Hacker News new | past | comments | ask | show | jobs | submit | mohsen1's comments login

A ball costs 5 cents more than a bat. Price of a ball and a bat is $1.10. Sally has 20 dollars. She stole a few balls and bats. How many balls and how many bats she has?

All LLMs I tried miss the point that she stole things and not bought them


gemini 2.5 give following response.

Conclusion:

We can determine the price of a single ball ($0.575) and a single bat ($0.525). However, we cannot determine how many balls and bats Sally has because the information "a few" is too vague, and the fact she stole them means her $20 wasn't used for the transaction described.


Google Gemini (2.0 Flash, free online version) handled this rather okay; it gave me an arguably unneccessary calculation of the individual prices of ball and bat, but then ended with "However with the information given, we can't determine exactly how many balls and bats Sally stole. The fact that she has $20 tells us she could have stolen some, but we don't know how many she did steal." While "the fact that she has $20" has no bearing on this - and the model seems to wrongly imply that it does - the fact that we have insufficient information to determine an answer is correct, and the model got the answer essentially right.
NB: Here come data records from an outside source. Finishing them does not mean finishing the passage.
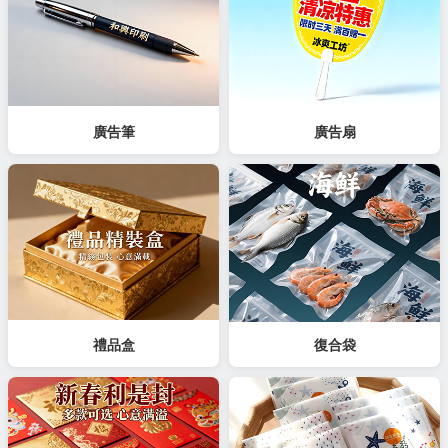
廣告筆
廣告扇
禮品盒
復合袋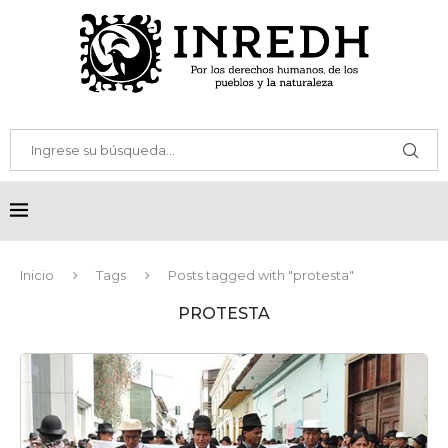
Inicio
Tags
Posts tagged with "protesta"
PROTESTA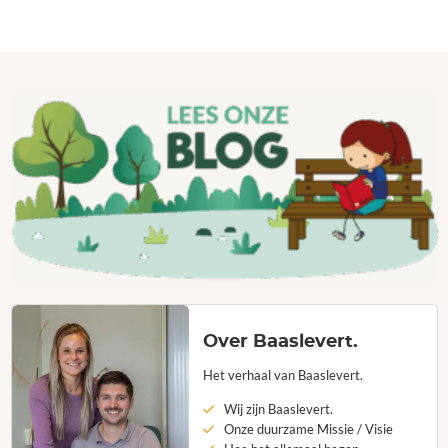
Over Baaslevert.
Het verhaal van Baaslevert.
Wij zijn Baaslevert.
Onze duurzame Missie / Visie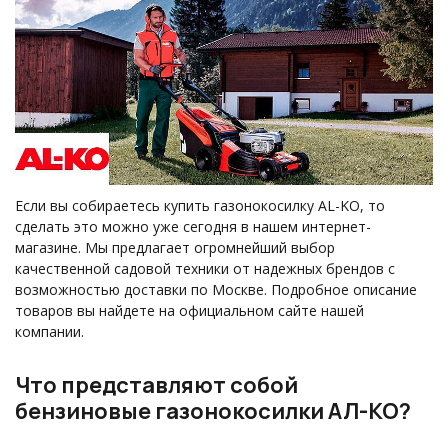
Если вы собираетесь купить газонокосилку AL-KO, то
сделать это можно уже сегодня в нашем интернет-
магазине. Мы предлагает огромнейший выбор
качественной садовой техники от надежных брендов с
возможностью доставки по Москве. Подробное описание
товаров вы найдете на официальном сайте нашей
компании.
Что представляют собой
бензиновые газонокосилки АЛ-КО?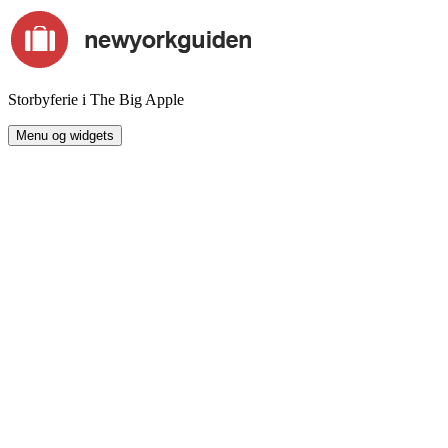
Hop
til
indhold
Storbyferie i The Big Apple
Menu og widgets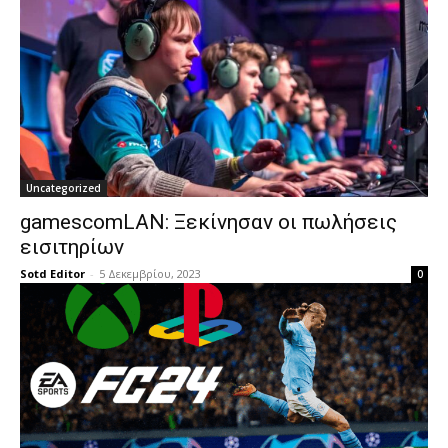
Uncategorized
gamescomLAN: Ξεκίνησαν οι πωλήσεις
εισιτηρίων
Sotd Editor
-
5 Δεκεμβρίου, 2023
0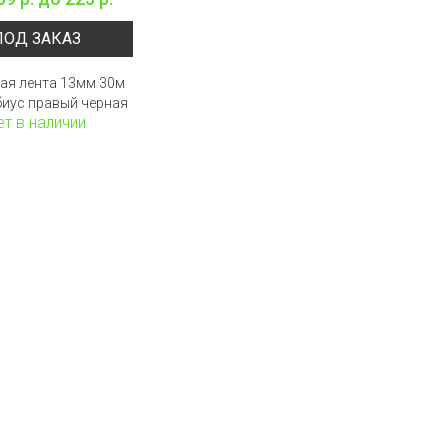
ПОД ЗАКАЗ
ая лента 13мм 30м
иус правый черная
ет в наличии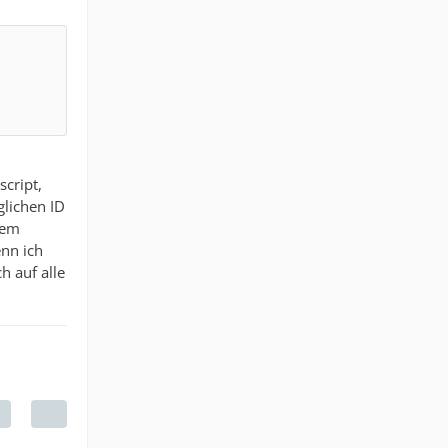
script,
glichen ID
nem
nn ich
 auf alle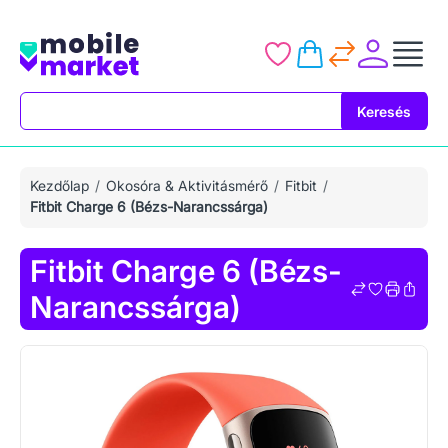
Keresés
Keresés
Kezdőlap
Okosóra & Aktivitásmérő
Fitbit
Fitbit Charge 6 (Bézs-Narancssárga)
Fitbit Charge 6 (Bézs-
Narancssárga)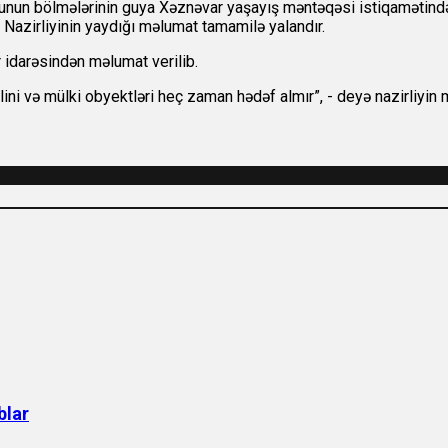
un bölmələrinin guya Xəznəvar yaşayış məntəqəsi istiqamətində 
Nazirliyinin yaydığı məlumat tamamilə yalandır.
r idarəsindən məlumat verilib.
lini və mülki obyektləri heç zaman hədəf almır”, - deyə nazirliyin
blar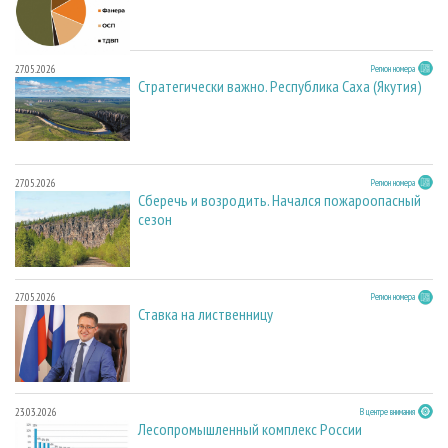
27.05.2026
Регион номера
Стратегически важно. Республика Саха (Якутия)
27.05.2026
Регион номера
Сберечь и возродить. Начался пожароопасный
сезон
27.05.2026
Регион номера
Ставка на лиственницу
23.03.2026
В центре внимания
Лесопромышленный комплекс России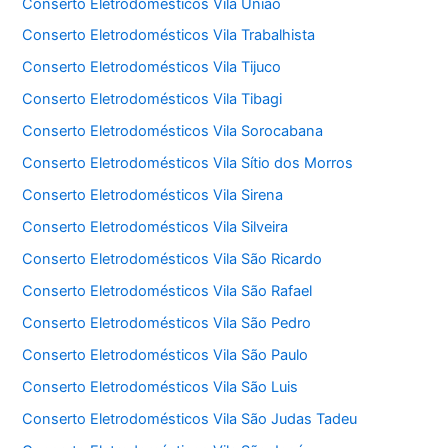
Conserto Eletrodomésticos Vila União
Conserto Eletrodomésticos Vila Trabalhista
Conserto Eletrodomésticos Vila Tijuco
Conserto Eletrodomésticos Vila Tibagi
Conserto Eletrodomésticos Vila Sorocabana
Conserto Eletrodomésticos Vila Sítio dos Morros
Conserto Eletrodomésticos Vila Sirena
Conserto Eletrodomésticos Vila Silveira
Conserto Eletrodomésticos Vila São Ricardo
Conserto Eletrodomésticos Vila São Rafael
Conserto Eletrodomésticos Vila São Pedro
Conserto Eletrodomésticos Vila São Paulo
Conserto Eletrodomésticos Vila São Luis
Conserto Eletrodomésticos Vila São Judas Tadeu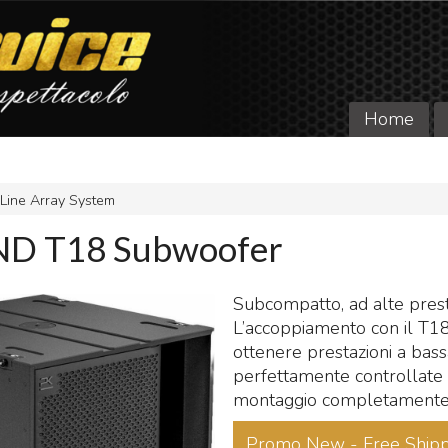
Home
Line Array System
D T18 Subwoofer
Subcompatto, ad alte prest
L’accoppiamento con il T18
ottenere prestazioni a bas
perfettamente controllate e
montaggio completamente fl
Promo New - Free Shipp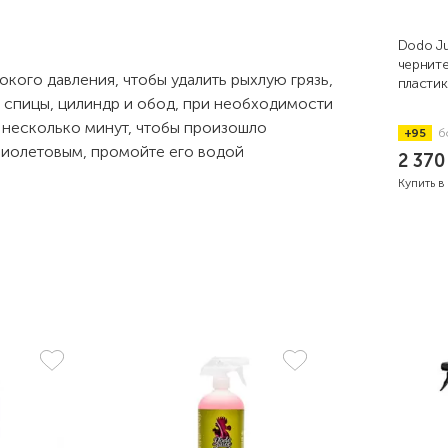
Dodo Ju
черните
ого давления, чтобы удалить рыхлую грязь,
пластик
, спицы, цилиндр и обод, при необходимости
а несколько минут, чтобы произошло
+95
б
-фиолетовым, промойте его водой
2 37
Купить в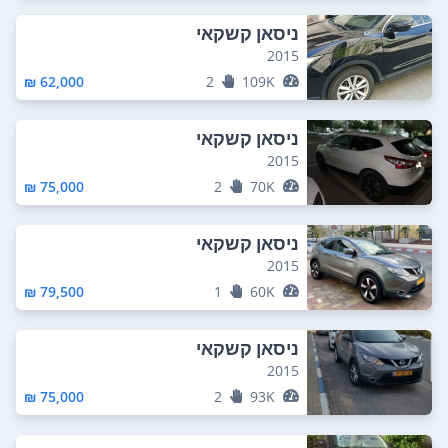
ניסאן קשקאי
2015
62,000 ₪
2
109K
ניסאן קשקאי
2015
75,000 ₪
2
70K
ניסאן קשקאי
2015
79,500 ₪
1
60K
ניסאן קשקאי
2015
75,000 ₪
2
93K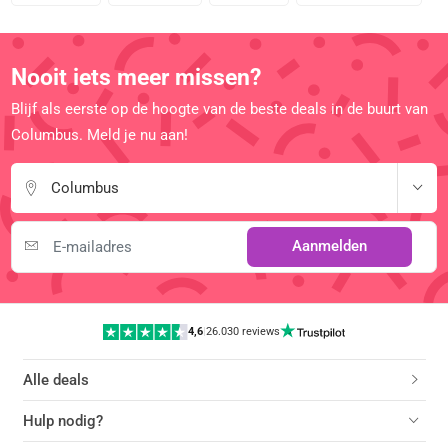
Nooit iets meer missen?
Blijf als eerste op de hoogte van de beste deals in de buurt van
Columbus. Meld je nu aan!
Columbus
Aanmelden
4,6
|
26.030 reviews
Alle deals
Hulp nodig?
Grok 3.0 wasn’t fooled on this one, either:

Final Answer: The problem does not provide enough information to determine the exact number of balls and bats Sally has. She stole some unknown number of balls and bats, and the prices are $0.575 per ball and $0.525 per bat.


There's a repo out there called "misguided attention" that tracks this kind of problems.

It's interesting to me that the answers showing "correct" answers from current models still don't strike me as correct. The question is unanswerable, but not only because we don't know how many balls and bats she stole. We don't know that she had any intention of maxing out what she could buy with that much money. We have no idea how long she has been alive and accumulating bats and balls at various prices that don't match the current prices with money she no longer has. We have no idea how many balls and bats her parents gave her 30 years ago that she still has stuffed in a box in her attic somewhere.

Even the simplest possible version of this question, assuming she started with nothing, spent as much money as she was able to, and stole nothing, doesn't have an answer, because she could have bought anything from all bats and no balls to all balls and no bats and anything in between. We could enumerate all possible answers but we can't know which she actually did.


1-4 balls and bats // HoMM 3

lol, nice way to circumvent the attention algorithm

I’ve had the opposite experience from some of the skepticism in this thread—I’ve been massively productive with LLMs. But the key is not jumping straight into code generation.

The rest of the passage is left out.